Weights and Biases Integration with Eval-Framework¶

Overview¶

The evaluation framework supports logging results to Weights and Biases (WandB) and loading registered model checkpoints.

Benefits and Enablement¶

Centralized eval tracking: Automatically log evaluation metrics
Centralized checkpoint Storage: Discover and reference checkpoints from a central location
Collaboration: Share results and models with team members through WandB’s web interface

Registered Models and Results¶

The eval-framework can load models from your WandB Model Registry and can upload results as WandB artifacts.

This enables:

Version control: Track model checkpoints with versioning and aliases
Metadata management: Store model descriptions and additional metadata per version
Centralized discovery: Browse and search models
Lineage tracking: Maintain audit trails

Storage Location¶

We currently support one of two storage backends:

WandB Cloud: Default storage in WandB’s managed infrastructure
S3-backed artifacts: S3-compatible buckets (see the Environment Variables section for AWS configuration)

Evaluation Run Logging¶

This integration automatically:

Groups runs by checkpoint name: Organizes evaluation results by model checkpoint
Logs evaluation metrics and configuration: Log metrics and run settings
Records eval-framework version: Tracks the eval-framework version used during runs
References HuggingFace upload paths: Provides a link to full result upload locations when available
Maintains model lineage: Links eval runs to a particular model and model version

Experiment details:

Runs are grouped within projects by checkpoint name and version.
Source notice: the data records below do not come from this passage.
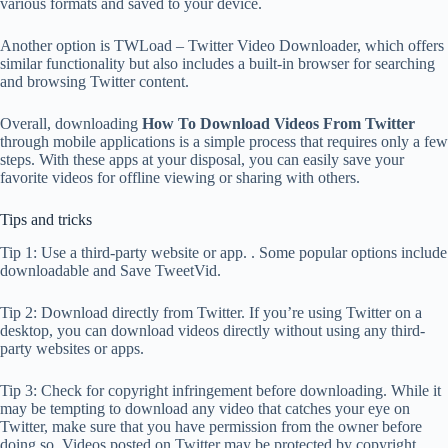
various formats and saved to your device.
Another option is TWLoad – Twitter Video Downloader, which offers
similar functionality but also includes a built-in browser for searching
and browsing Twitter content.
Overall, downloading
How To Download Videos From Twitter
through mobile applications is a simple process that requires only a few
steps. With these apps at your disposal, you can easily save your
favorite videos for offline viewing or sharing with others.
Tips and tricks
Tip 1: Use a third-party website or app. . Some popular options include
downloadable and Save TweetVid.
Tip 2: Download directly from Twitter. If you’re using Twitter on a
desktop, you can download videos directly without using any third-
party websites or apps.
Tip 3: Check for copyright infringement before downloading. While it
may be tempting to download any video that catches your eye on
Twitter, make sure that you have permission from the owner before
doing so. Videos posted on Twitter may be protected by copyright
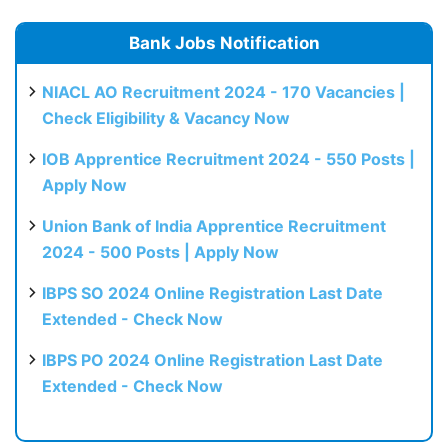
Bank Jobs Notification
NIACL AO Recruitment 2024 - 170 Vacancies |
Check Eligibility & Vacancy Now
IOB Apprentice Recruitment 2024 - 550 Posts |
Apply Now
Union Bank of India Apprentice Recruitment
2024 - 500 Posts | Apply Now
IBPS SO 2024 Online Registration Last Date
Extended - Check Now
IBPS PO 2024 Online Registration Last Date
Extended - Check Now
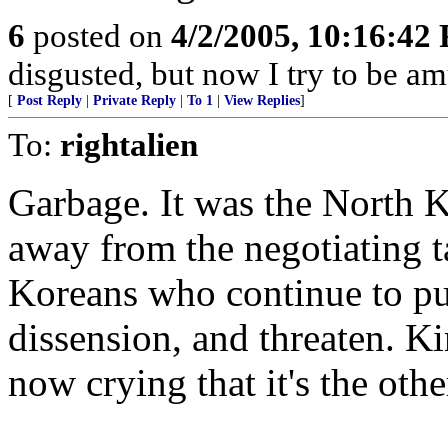
6
posted on
4/2/2005, 10:16:42
disgusted, but now I try to be a
[
Post Reply
|
Private Reply
|
To 1
|
View Replies
]
To:
rightalien
Garbage. It was the North 
away from the negotiating ta
Koreans who continue to pus
dissension, and threaten. K
now crying that it's the othe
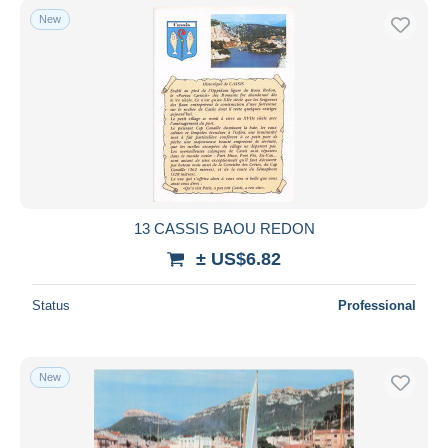
New
13 CASSIS BAOU REDON
± US$6.82
Status
Professional
New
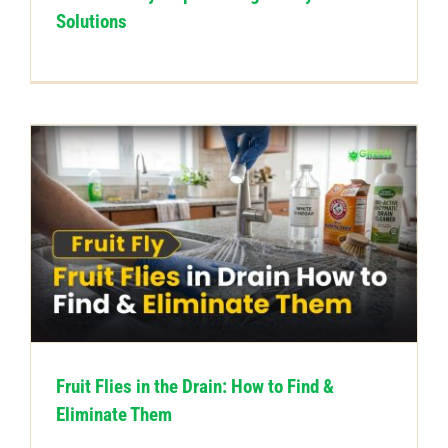
Solutions
Fruit Flies in the Drain: How to Find &
Eliminate Them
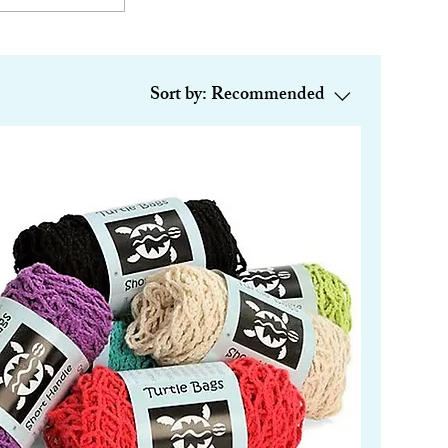
Sort by:
Recommended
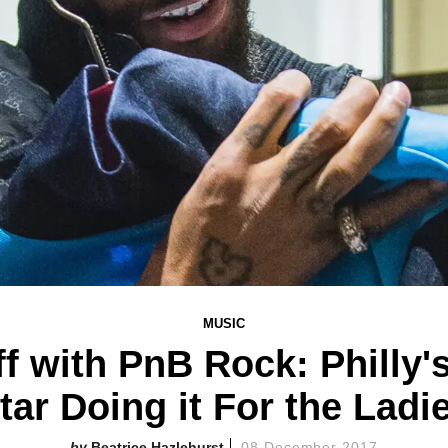
MUSIC
f with PnB Rock: Philly'
tar Doing it For the Ladi
Beatrice Hazlehurst
08 December 2017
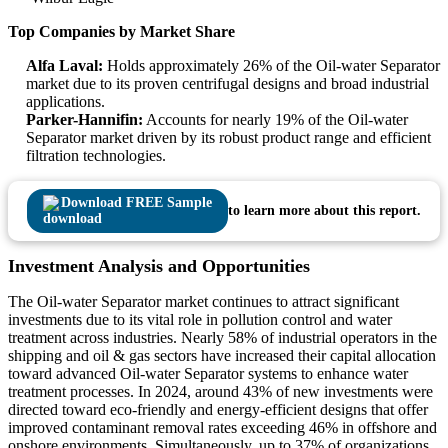
Top Companies by Market Share
Alfa Laval:
Holds approximately 26% of the Oil-water Separator
market due to its proven centrifugal designs and broad industrial
applications.
Parker-Hannifin:
Accounts for nearly 19% of the Oil-water
Separator market driven by its robust product range and efficient
filtration technologies.
Download FREE Sample
to learn more about this report.
Investment Analysis and Opportunities
The Oil-water Separator market continues to attract significant
investments due to its vital role in pollution control and water
treatment across industries. Nearly 58% of industrial operators in the
shipping and oil & gas sectors have increased their capital allocation
toward advanced Oil-water Separator systems to enhance water
treatment processes. In 2024, around 43% of new investments were
directed toward eco-friendly and energy-efficient designs that offer
improved contaminant removal rates exceeding 46% in offshore and
onshore environments. Simultaneously, up to 37% of organizations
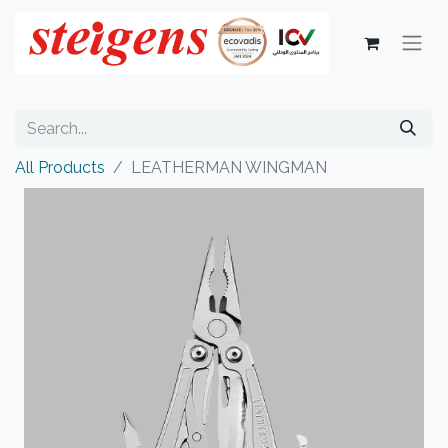
All Products
LEATHERMAN WINGMAN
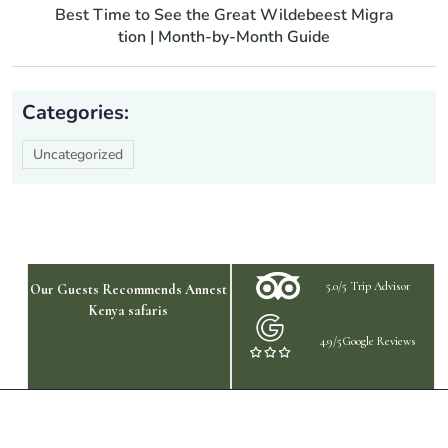
Best Time to See the Great Wildebeest Migra
tion | Month-by-Month Guide
Categories:
Uncategorized
5.0/5 Trip Advisor
Our Guests Recommends Annest
Kenya safaris
4.9/5Google Reviews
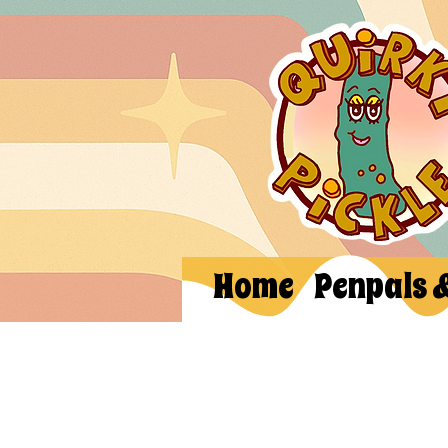
Home
Penpals 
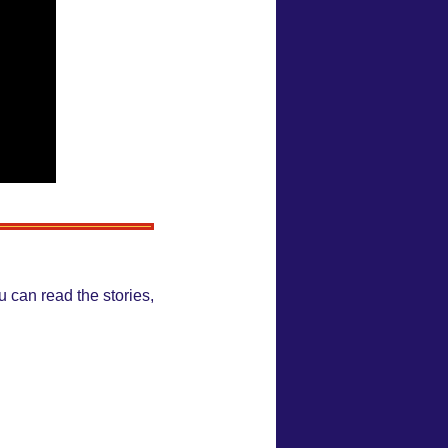
 can read the stories,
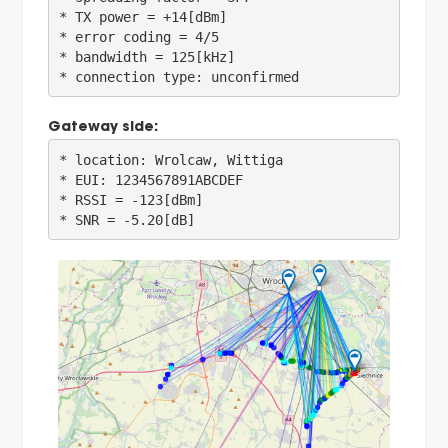
* TX power = +14[dBm]

* error coding = 4/5

* bandwidth = 125[kHz]

Gateway side:
* location: Wrolcaw, Wittiga

* EUI: 1234567891ABCDEF

* RSSI = -123[dBm]
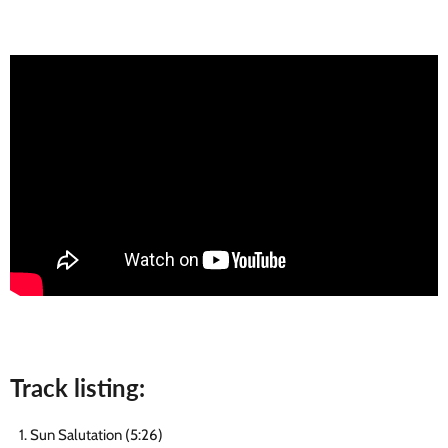
Track listing:
Sun Salutation (5:26)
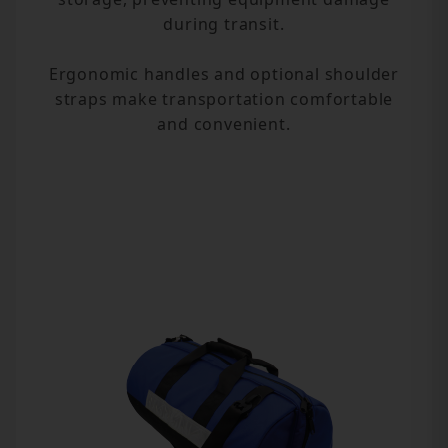
during transit.
Ergonomic handles and optional shoulder
straps make transportation comfortable
and convenient.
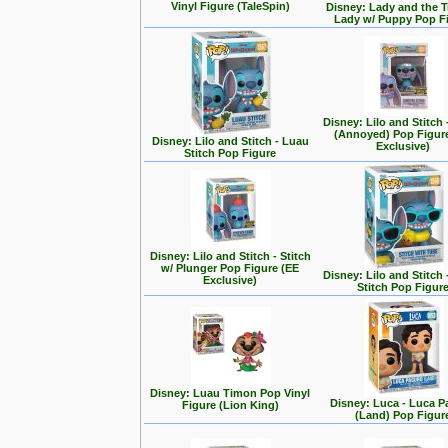
Vinyl Figure (TaleSpin)
Disney: Lady and the T
Lady w/ Puppy Pop F
Disney: Lilo and Stitch 
(Annoyed) Pop Figur
Disney: Lilo and Stitch - Luau
Exclusive)
Stitch Pop Figure
Disney: Lilo and Stitch - Stitch
w/ Plunger Pop Figure (EE
Disney: Lilo and Stitch 
Exclusive)
Stitch Pop Figur
Disney: Luau Timon Pop Vinyl
Disney: Luca - Luca 
Figure (Lion King)
(Land) Pop Figur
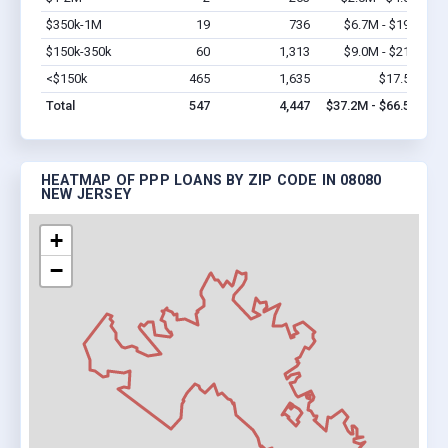
$350k-1M
19
736
$6.7M - $19M
Vi
$150k-350k
60
1,313
$9.0M - $21M
Vi
<$150k
465
1,635
$17.5M
Vi
Total
547
4,447
$37.2M - $66.5M
HEATMAP OF PPP LOANS BY ZIP CODE IN 08080
NEW JERSEY
+
−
Additional hierarchical groupings are available, but not limited to the following:

Language
Benchmark Task
Fewshot
Number of samples
Metric

Usage¶

WandB logging is disabled by default. To enable it, set up a valid WandB account and configure the required environment variables in your .env file:

# Weights & Biases configuration
WANDB_API_KEY="YOUR_WANDB_API_KEY_HERE"

Method 1: CLI Upload¶

Add the --wandb-project (and potentially --wandb-entity if not the default one) to your CLI command:

uv run eval_framework \
    --context local \
    --models tests/conftest.py \
    --llm-name Llama31_8B_Instruct_HF \
    --task-name ARC \
    --num-fewshot 3 \
    --num-samples 100 \
    --output-dir "./test_outputs_folder" \
    --wandb-project "my_wandb_project"

Method 2: Determined Configuration¶

Add wandb_project (and potentially wandb_entity if not the default one) as a hyperparameter in your Determined experiment config:

hyperparameters:
  experiment_name: "my_experiment"
  llm_name: "Llama31_8B_Instruct_HF"
  wandb_project: "my_wandb_project"
  task_args:
    - task_name: "ARC"
      num_fewshot: 3
      num_samples: 100

Environment Variables¶

Required:

WANDB_API_KEY: Your WandB API key from wandb.ai/authorize

Optional (for S3-backed artifacts):

AWS_ACCESS_KEY_ID
AWS_SECRET_ACCESS_KEY
AWS_ENDPOINT_URL

Note: AWS variables are only needed if using reference-backed artifacts. Direct WandB artifact storage doesn’t require them.

Custom ones:

WANDB_CACHE_SKIP: Whether to use W&B cache when downloading model artifacts (defaults to False to avoid double storage).
WANDB_ARTIFACT_DIR: Directory where model artifacts will be downloaded (if not given, a temporary one will be used).
WANDB_ARTIFACT_WAIT_TIMEOUT_SEC: How long to wait for an artifact to become available on W&B if a corresponding “-local” version of the artifact is available.